---------- Records shown ----------

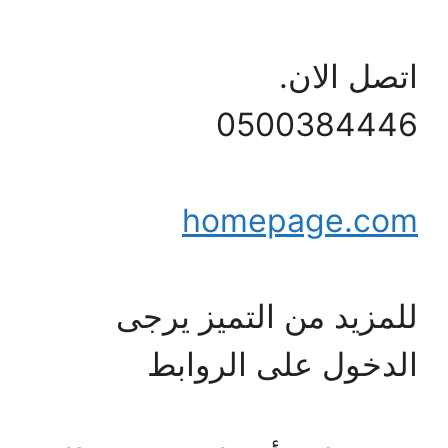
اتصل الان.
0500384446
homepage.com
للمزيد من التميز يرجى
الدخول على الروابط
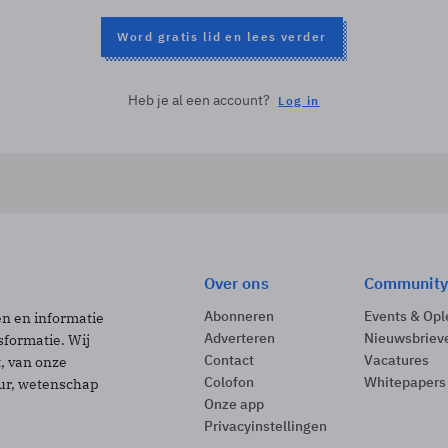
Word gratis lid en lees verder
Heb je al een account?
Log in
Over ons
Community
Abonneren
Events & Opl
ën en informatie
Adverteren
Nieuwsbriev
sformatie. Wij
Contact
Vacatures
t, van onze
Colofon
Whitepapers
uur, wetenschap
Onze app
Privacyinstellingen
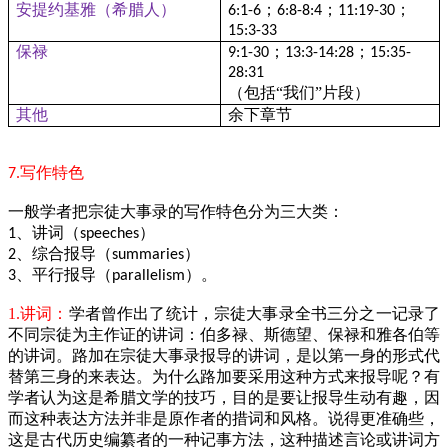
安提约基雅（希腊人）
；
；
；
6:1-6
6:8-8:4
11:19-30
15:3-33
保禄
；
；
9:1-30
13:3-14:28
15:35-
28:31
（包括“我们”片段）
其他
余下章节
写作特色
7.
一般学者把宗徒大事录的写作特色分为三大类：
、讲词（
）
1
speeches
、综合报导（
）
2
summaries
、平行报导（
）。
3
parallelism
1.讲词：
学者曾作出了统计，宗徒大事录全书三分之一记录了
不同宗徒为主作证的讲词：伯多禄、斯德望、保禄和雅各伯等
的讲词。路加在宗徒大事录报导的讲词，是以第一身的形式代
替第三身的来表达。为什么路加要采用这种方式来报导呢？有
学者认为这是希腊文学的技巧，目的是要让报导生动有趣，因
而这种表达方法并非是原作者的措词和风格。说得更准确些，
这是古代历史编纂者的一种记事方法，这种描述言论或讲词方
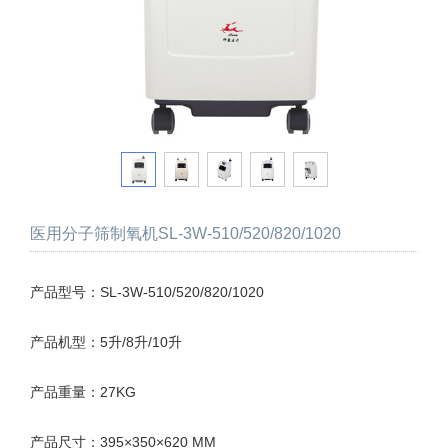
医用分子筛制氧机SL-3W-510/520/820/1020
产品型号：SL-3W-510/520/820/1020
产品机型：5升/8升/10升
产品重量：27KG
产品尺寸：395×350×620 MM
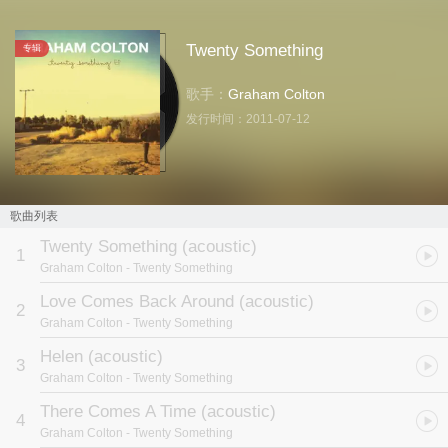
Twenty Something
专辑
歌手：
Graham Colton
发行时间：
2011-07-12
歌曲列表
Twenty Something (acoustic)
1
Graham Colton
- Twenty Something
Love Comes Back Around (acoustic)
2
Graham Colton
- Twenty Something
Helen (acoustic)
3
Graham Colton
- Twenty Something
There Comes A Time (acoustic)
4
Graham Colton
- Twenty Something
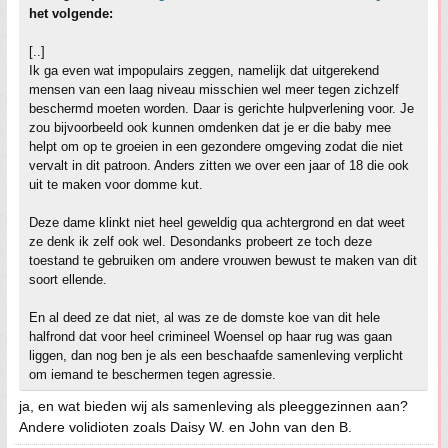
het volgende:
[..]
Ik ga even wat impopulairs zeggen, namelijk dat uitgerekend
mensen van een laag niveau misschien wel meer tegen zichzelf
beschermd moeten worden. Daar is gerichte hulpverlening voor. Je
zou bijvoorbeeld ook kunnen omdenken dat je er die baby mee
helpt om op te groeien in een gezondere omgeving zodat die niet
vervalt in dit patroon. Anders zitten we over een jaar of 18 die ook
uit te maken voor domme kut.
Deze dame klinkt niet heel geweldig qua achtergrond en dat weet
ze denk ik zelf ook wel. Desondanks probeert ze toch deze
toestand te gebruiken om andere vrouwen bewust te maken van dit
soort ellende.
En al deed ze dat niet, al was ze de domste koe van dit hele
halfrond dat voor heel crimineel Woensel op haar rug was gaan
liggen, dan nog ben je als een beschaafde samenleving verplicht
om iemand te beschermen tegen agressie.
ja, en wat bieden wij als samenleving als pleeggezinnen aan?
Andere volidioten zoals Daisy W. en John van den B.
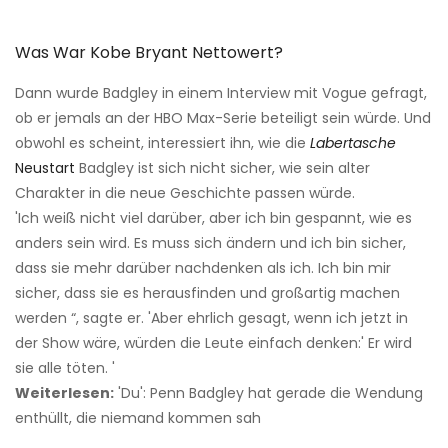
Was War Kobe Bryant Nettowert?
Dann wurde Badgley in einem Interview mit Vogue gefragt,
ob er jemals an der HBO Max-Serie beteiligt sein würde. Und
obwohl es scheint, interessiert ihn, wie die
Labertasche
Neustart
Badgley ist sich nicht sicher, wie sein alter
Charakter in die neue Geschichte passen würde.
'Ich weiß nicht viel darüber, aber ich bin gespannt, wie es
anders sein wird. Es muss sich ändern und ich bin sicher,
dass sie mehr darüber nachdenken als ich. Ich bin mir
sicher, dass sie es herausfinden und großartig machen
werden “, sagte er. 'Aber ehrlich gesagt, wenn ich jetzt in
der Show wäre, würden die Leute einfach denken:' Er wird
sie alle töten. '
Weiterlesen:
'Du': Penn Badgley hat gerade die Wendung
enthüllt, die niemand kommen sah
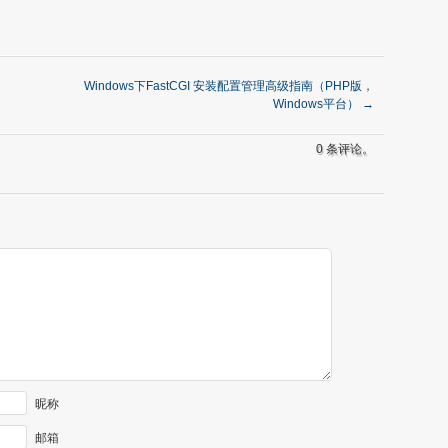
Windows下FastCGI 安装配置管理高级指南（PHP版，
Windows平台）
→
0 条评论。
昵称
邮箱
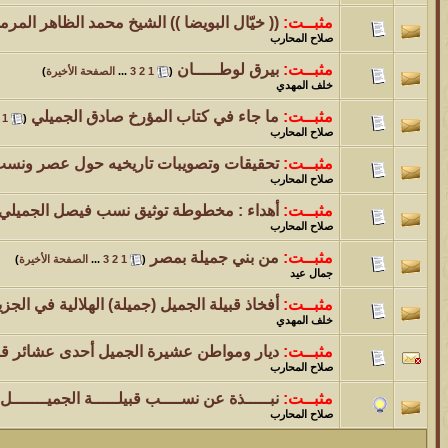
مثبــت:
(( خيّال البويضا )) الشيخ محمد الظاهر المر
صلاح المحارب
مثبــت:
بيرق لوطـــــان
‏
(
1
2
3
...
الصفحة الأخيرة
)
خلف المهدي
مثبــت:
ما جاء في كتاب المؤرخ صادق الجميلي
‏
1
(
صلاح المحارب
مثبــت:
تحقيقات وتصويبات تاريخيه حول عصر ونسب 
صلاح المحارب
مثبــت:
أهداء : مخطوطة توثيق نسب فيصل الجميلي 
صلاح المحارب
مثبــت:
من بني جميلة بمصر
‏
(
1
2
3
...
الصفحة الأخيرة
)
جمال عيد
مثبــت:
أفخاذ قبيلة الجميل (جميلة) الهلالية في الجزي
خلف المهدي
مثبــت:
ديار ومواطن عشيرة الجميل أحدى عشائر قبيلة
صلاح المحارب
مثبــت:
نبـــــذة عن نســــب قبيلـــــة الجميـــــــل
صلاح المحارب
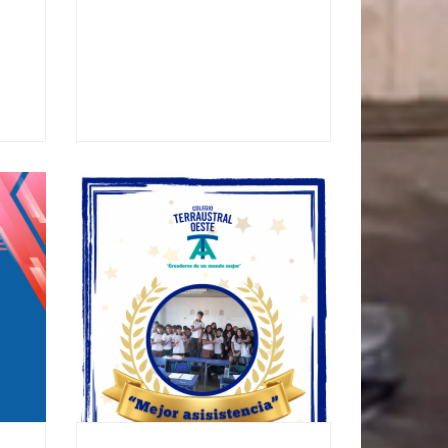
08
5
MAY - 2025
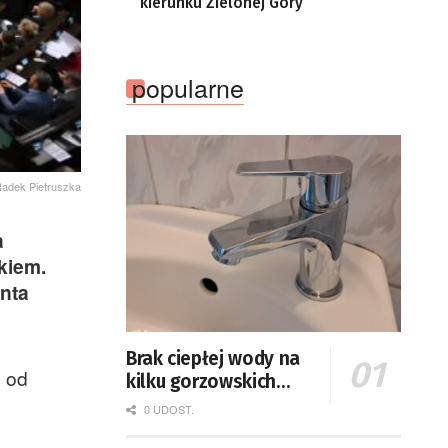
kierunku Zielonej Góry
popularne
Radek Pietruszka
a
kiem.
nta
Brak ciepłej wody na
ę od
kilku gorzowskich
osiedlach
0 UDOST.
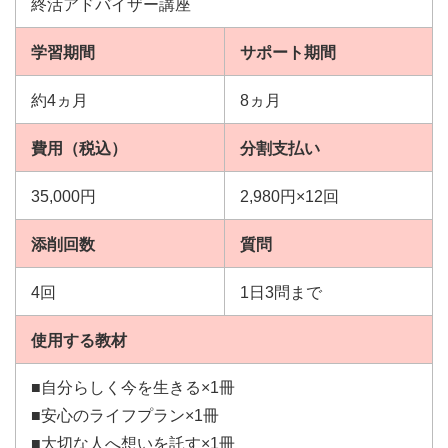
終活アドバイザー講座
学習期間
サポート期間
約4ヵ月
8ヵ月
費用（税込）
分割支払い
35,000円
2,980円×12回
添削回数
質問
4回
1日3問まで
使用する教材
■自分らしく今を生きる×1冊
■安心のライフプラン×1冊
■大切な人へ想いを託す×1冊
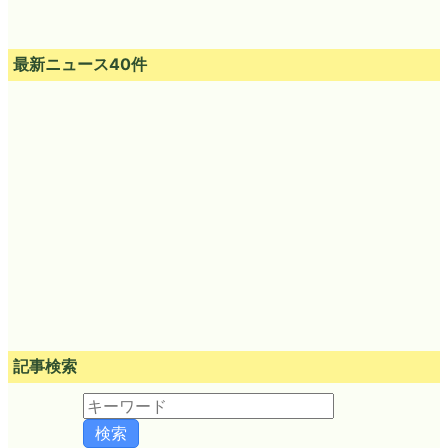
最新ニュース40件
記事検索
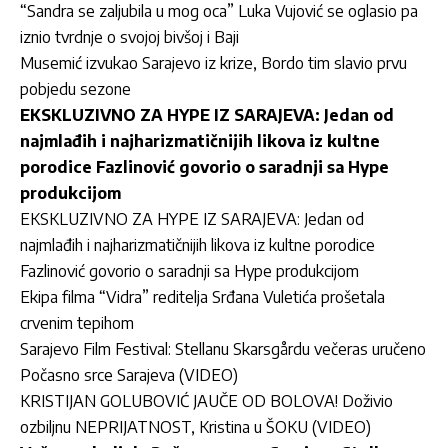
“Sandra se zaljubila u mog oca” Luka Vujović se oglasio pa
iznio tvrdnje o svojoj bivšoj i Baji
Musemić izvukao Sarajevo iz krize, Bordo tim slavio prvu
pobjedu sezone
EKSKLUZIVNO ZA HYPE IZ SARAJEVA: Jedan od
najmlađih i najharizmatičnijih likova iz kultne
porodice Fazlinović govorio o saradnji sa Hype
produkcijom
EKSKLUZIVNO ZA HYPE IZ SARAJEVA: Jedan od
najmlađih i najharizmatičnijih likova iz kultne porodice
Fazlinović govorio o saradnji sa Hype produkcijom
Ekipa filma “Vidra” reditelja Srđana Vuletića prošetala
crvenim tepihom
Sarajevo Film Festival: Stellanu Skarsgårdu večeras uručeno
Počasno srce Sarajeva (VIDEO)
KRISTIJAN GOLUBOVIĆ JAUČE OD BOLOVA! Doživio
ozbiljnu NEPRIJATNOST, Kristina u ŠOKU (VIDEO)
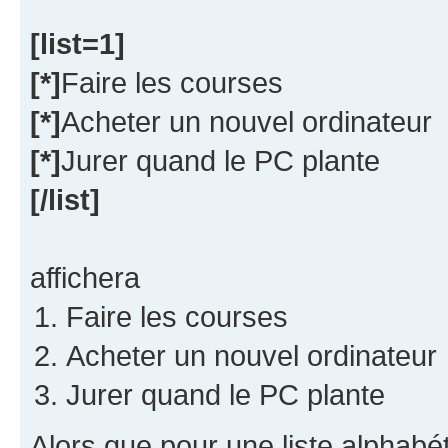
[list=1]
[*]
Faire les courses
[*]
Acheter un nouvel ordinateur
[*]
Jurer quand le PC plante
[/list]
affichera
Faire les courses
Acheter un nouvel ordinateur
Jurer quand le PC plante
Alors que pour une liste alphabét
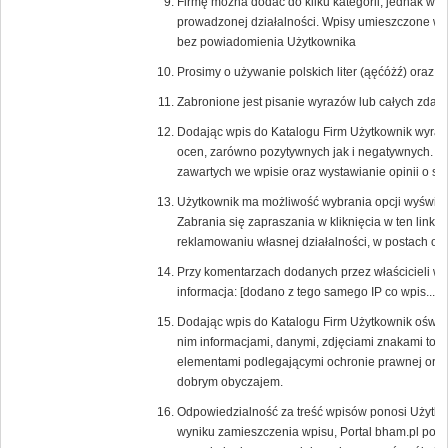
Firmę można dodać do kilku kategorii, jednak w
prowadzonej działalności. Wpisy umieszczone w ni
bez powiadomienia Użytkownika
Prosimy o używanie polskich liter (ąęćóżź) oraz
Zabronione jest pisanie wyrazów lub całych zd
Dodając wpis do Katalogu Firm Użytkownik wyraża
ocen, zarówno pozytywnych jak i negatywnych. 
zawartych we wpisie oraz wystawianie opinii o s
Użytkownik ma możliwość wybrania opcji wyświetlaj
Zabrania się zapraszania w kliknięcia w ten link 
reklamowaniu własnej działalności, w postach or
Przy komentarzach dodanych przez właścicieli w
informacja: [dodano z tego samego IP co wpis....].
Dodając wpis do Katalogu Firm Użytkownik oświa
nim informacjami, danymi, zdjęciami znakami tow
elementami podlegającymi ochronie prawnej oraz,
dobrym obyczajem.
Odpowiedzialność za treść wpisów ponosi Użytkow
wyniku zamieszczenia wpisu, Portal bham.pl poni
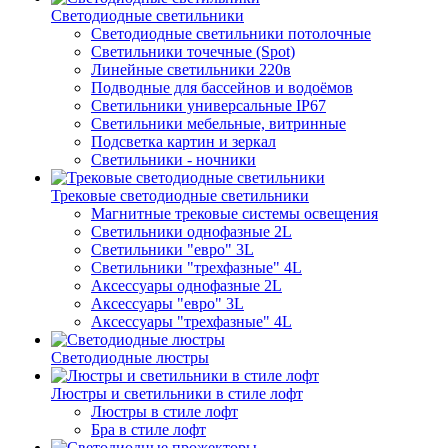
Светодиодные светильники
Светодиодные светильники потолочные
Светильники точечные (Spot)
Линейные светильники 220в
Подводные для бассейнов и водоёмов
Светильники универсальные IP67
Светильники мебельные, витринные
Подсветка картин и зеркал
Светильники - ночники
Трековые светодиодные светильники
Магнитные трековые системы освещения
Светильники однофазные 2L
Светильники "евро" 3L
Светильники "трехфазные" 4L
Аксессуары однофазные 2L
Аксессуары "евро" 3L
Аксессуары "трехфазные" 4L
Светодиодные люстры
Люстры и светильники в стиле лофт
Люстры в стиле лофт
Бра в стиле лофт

----------

Would you copy all lines in the records where the string "nicht" appears?

**Solution**
Badgley ist sich nicht sicher, wie sein alter
'Ich weiß nicht viel darüber, aber ich bin gespannt, wie es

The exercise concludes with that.